Hospital readmission after hip fracture

Stephen L. Kates, Caleb Behrend, Daniel A. Mendelson, Peter Cram, Susan M. Friedman

Research output: Contribution to journalArticlepeer-review

Abstract

Introduction: Readmission to the hospital following a hip fracture is common, often involves an adverse event, and strains an already overburdened health care system.

Objectives: To assess the rate of 30-day readmission to the hospital after discharge for care of hip fracture. A secondary objective was measurement of the 30-day mortality rate for those patients readmitted versus those patients not readmitted to the hospital after discharge.

Materials and methods: Study design was a retrospective review of registry data comparing readmitted patients to those not readmitted after hip fracture. Setting was a university affiliated level 3 trauma center. Participants: 1,081 patients aged 65 and older. Measurements: rate of readmission, rate of mortality, predictors of readmission.

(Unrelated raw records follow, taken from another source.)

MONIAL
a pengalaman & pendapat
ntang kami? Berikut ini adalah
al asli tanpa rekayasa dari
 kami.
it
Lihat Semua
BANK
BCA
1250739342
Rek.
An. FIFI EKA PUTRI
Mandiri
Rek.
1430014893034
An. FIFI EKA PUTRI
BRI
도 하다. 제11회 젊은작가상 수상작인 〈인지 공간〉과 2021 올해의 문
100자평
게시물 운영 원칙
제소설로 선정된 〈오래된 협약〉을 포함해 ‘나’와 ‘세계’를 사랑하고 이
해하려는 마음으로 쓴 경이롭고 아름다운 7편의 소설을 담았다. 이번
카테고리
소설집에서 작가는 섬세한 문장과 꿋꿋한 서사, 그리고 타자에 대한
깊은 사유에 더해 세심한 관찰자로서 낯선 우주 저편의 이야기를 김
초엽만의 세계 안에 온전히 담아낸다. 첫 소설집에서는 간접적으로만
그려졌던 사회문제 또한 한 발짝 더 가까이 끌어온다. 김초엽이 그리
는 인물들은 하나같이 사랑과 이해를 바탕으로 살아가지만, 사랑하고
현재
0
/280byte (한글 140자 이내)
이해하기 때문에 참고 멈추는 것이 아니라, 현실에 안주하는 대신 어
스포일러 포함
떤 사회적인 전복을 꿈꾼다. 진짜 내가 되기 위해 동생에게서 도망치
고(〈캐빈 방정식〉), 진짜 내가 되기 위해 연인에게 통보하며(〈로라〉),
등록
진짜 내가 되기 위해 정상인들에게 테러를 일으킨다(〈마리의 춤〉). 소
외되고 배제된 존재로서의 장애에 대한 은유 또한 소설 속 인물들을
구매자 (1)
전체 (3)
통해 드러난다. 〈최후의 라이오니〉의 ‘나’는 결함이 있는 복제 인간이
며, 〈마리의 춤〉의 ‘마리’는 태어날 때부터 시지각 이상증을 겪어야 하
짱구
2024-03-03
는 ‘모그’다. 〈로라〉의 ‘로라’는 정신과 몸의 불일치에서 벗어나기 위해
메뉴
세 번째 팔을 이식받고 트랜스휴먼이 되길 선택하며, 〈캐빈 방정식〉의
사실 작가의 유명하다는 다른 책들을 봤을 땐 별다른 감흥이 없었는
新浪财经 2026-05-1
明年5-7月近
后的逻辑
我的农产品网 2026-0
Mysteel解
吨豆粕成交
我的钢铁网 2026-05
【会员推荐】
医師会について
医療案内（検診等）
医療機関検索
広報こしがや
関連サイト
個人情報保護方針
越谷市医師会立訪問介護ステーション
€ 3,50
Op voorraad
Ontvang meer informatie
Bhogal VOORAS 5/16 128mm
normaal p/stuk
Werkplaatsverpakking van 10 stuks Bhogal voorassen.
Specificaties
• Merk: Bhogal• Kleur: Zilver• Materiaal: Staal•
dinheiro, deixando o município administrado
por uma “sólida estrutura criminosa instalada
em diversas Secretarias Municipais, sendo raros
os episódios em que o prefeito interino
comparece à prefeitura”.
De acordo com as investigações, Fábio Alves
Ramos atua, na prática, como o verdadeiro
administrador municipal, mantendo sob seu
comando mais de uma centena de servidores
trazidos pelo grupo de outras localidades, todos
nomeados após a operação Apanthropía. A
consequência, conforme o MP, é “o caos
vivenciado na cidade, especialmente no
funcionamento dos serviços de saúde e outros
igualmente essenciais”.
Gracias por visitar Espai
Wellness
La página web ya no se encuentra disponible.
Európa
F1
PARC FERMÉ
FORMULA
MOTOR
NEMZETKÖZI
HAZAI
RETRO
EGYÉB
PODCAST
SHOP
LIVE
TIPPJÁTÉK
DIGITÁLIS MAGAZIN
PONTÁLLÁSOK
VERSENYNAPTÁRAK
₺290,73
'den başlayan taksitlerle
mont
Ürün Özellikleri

Results: 129 patients (11.9 %) were readmitted to the hospital within 30 days of their initial discharge date. The primary causes of readmission were surgical in nature for 24/129 (18.6 %) patients and 105/129 (81.4 %) were readmitted for medical or other reasons. Twenty-four (18.6 %) patients who were readmitted died during readmission. The one-year mortality rate for patients readmitted within 30 days was 56.2 vs. a 21.8 % 1-year mortality rate for those patients not readmitted (p < 0.0001). Independent predictors of readmission were age >85 (OR = 1.52; p = 0.03), time to surgery >24 h (OR = 1.50; p = 0.05), Charlson score ≥4 (OR = 1.70; p = 0.04), delirium (OR = 1.65; p = 0.01), dementia (OR = 1.61; p = 0.01), history of arrhythmia with pacemaker placement (OR = 1.75; p = 0.02), and presence of a pre-op arrhythmia (OR = 1.62; p = 0.02).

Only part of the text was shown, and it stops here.